Thursday, 3 July 2014

One remaining family member was 97 & in hospital, the other one was having an obnoxious bad time about everything. I'd had to get out the crack house some weeks previously then she shows up again, all full of her own problems & psychosis, ignoring the shitshow sprawled before her because it was someone else's misery. And I'm meant to have empathy? Now? Really? I'll try.

I had the garage key to grandma's & liked to take refuge from the screaming, so I did, but then she called me & in a moment of lustful abandon (against my better judgement) I ditched all my plans & headed for the train station. 'I know, it's hideous' I heard myself keep on saying to her, completely out to lunch. When she saw she was losing my attention, her clothes fell off & we rooted most of the afternoon away. At the end I kind of came to my senses, but having only had a bit to eat that rainy day, all the running about & fucking & fuckery were really starting to take their toll. I think I must've said something wrong.

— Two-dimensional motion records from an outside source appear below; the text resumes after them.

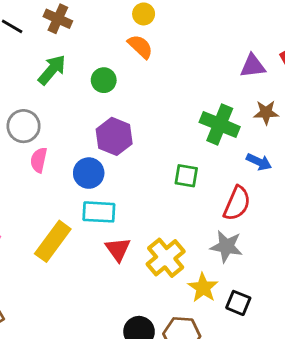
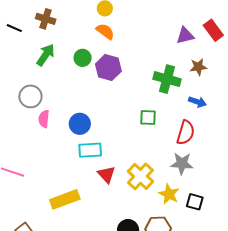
purple hexagon: (114, 136) -> (108, 68), moved
yellow rectangle: (53, 241) -> (65, 199), moved, turned 40

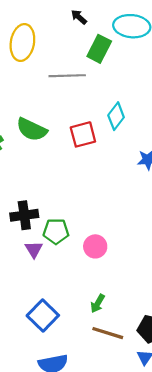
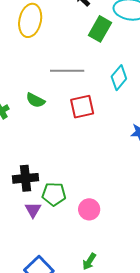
gray line: (67, 76) -> (67, 71), moved
cyan diamond: (116, 116) -> (119, 78), moved
green semicircle: (32, 130) -> (35, 100), size x0.7

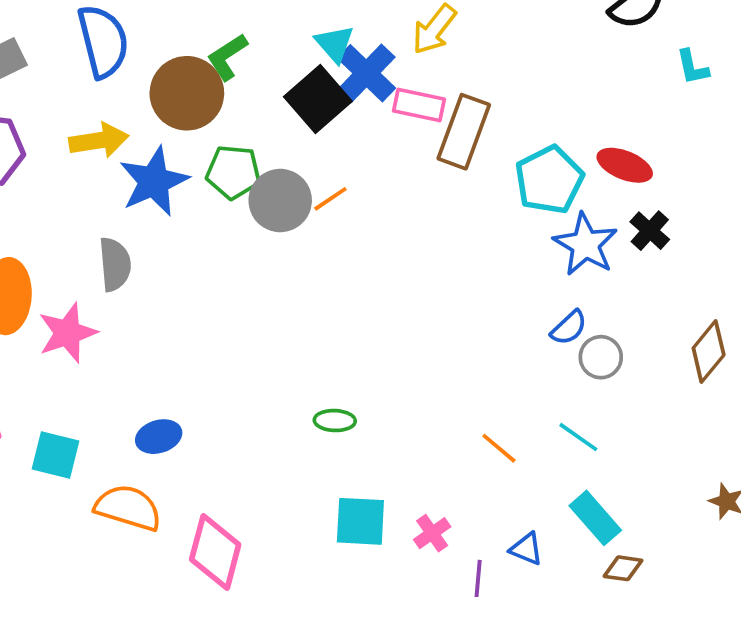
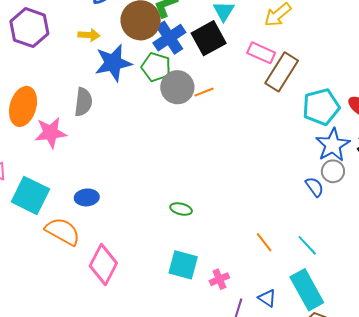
blue cross: (366, 73) -> (169, 38), moved
yellow arrow: (99, 140) -> (89, 35), size x0.7
blue semicircle: (569, 328) -> (315, 187), turned -95
gray circle: (601, 357) -> (333, 171), moved
cyan square: (55, 455) -> (30, 195), size x1.4
cyan rectangle: (595, 518) -> (307, 290), size x1.4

My eyes were starting to dart uncontrollably & I couldn't quite focus on the sexy nightmare by the door screaming about how she couldn't be doing with any more of my hypoglycemic episodes. In a fraught state of low blood sugar, all blissed out on one hand, but flat out distraught on the other, I might have given back the kind of chat I was getting, which is never a good idea. The door slammed & she was off.

Pursue! Eyes wildly jerking everywhere but where I needed them, I tried to get up off the heavily sweated & sexed bed, tangled in something, put an arm out to get the last lucozade pill, failed & collapsed in a bad "I do distraught for breakfast" heap like a baby giraffe. Something about the shit carpet activated me into a 2nd attempt to get up. The sideboards were covered in free cd's & dvd's Liz collected from the daily mail, not that she reads it, she claimed, but these were dusty atop of weird smelling towels which I became entangled with, finally managing to procure the elusive tropical lucozade tablet. A small victory. I muttered some curses & prayers for a moment, then threw myself up to my full height, with sweaty shitlocks getting tangled in the beige dangly nylon light fitting, trying to follow me into the storm.

Fuck off I told it. I had my slippers on. The rain had started again I could hear outside, but sweat & tears of multiple origins were pouring out my face. I grabbed the bannister & threw my disgraceful carcass down the stairs, somehow not falling. Bonus!

One jaffa cake left. Shit. Gotta catch her. Explain. Don't be a dick. Leather jacket covers my nudity ok, I thought, before inhaling the jaffa cake & running in the rain down the road after her. Shit, this is romantic, I thought, as all the nice normal mums & dads ferried their fat kids back from school &/or tesco. And those cunts probably need the entertainment.

By the time I'd shambles sprinted to the end of the street, it became clear it was the school run rush hour. All I wanted to do was find her & explain. Everything else was dead to me. A boulder could understand that. Fuck being on the pavement & road, I thought. Get into the bushes. You're pretty much naked in the rain. A big waft of breeze threw some brambles into my face, hooking my darty right eyelid. I had a bit of a fight with the tangled branches, but the blackberry bush wanted me for itself, not chasing her. Another strong waft of breeze blew open my coat & I had foggy notions that I was flashing the school run traffic jam, with brambles hooked into my right eyelid.

Then I saw the day glo fuckers & angels in their petro chemical vimahna's. The brambles got more wrapped around me & my slippers were mad slippery in the mud. Fuck it. Fall. Make one with the earth.

Fortunately the ambulance was in front of the pigs in the jam, but the cops were the first to move. As I was drifting away, I murmured something about my disease & what was happening that I was trying to fix. I just wanna see Ssssssssssss..!

6 hours later I came to in A&E. They gave me sweet coffee & injections & a pair of paper trousers to walk home in. The walk home was funny. The railway gates went down to let the last brighton train through & I tried invisibility. It became apparent it didn't work, so instead I found myself eyeballing anyone who looked. Small minded cunts. And we eventually spoke.